AI-Powered Payslip Extraction with Full Australian Data Residency

An Australian income-verification fintech provides digital income verification to lenders, real estate agents and financial institutions. The platform already used Amazon Bedrock with Claude to read payslips, but its single-prompt approach had reached its limits against the enormous variety of Australian payslip formats. With strict data-sovereignty requirements and an ISO 27001 certification to maintain, the client engaged Infostatus to design a more robust, scalable architecture that kept all processing within Australia.

The challenge

A single large prompt required constant iteration as new payslip formats appeared
Australian payslips span many data categories, each with different compulsory and optional fields
Relying on one model created a single point of failure on difficult or poor-quality scans
A lack of confidence scoring meant significant manual review remained
All processing, including development and testing, had to stay within Australia

What we did

We replaced the monolithic prompt with a multi-tier pipeline that uses document context to drive intelligent routing, applying progressively more sophisticated techniques only when needed.

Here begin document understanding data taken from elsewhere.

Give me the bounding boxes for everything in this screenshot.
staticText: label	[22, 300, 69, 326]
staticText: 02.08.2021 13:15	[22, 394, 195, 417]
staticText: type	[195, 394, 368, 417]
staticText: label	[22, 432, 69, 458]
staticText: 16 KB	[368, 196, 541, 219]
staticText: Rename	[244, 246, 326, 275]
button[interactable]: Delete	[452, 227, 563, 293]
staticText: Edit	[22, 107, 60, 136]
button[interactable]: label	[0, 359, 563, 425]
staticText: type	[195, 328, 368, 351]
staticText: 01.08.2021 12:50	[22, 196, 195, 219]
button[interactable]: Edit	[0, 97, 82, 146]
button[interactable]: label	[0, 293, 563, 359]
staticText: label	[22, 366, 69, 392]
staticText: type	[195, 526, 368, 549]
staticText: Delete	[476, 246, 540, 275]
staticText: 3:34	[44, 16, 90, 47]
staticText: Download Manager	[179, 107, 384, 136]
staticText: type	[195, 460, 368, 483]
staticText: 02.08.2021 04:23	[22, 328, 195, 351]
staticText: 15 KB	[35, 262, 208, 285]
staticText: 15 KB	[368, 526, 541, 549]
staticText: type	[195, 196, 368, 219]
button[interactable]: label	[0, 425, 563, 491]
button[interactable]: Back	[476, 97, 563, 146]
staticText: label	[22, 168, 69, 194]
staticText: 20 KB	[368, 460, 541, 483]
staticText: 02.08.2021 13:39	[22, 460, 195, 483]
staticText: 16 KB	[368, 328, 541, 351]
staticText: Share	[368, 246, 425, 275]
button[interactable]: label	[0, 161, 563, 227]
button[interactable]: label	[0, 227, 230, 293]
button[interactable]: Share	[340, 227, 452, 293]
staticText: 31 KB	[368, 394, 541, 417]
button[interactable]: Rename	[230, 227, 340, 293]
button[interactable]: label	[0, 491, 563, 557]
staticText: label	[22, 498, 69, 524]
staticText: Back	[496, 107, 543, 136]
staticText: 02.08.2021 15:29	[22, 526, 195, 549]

Context engineering and document analysis. Raw text is extracted with PyMuPDF for digital PDFs or Amazon Textract OCR for scans, then classified so each category is processed on its own path.
Targeted extraction. Amazon Bedrock generates category-specific Amazon Textract queries, which return values with built-in confidence scores.
Confidence-based enhancement. Only low-confidence fields are reprocessed through Bedrock, which dramatically reduces token usage.
Intelligent fallback. Documents that still fail are flagged with specific, actionable guidance for human review.

To stay within regional model quotas, we buffered requests with Amazon SQS, applied exponential backoff and circuit breakers, and used Amazon EventBridge for scheduled polling. All infrastructure is deployed exclusively in the Sydney region.

Context-engineered extraction pipeline

Outcomes

Extraction accuracy lifted from 82% to 94%
An 80% reduction in AI token costs through intelligent routing
The end of the constant prompt-maintenance cycle
A roughly 85% reduction in manual review time through context-aware flagging
100% Australian data residency

Lessons learned

Understanding a document before processing it improves both accuracy and efficiency, multiple specialised services with smart routing outperform a single large prompt, and built-in confidence scoring enables autonomous decisions about how each document should be handled.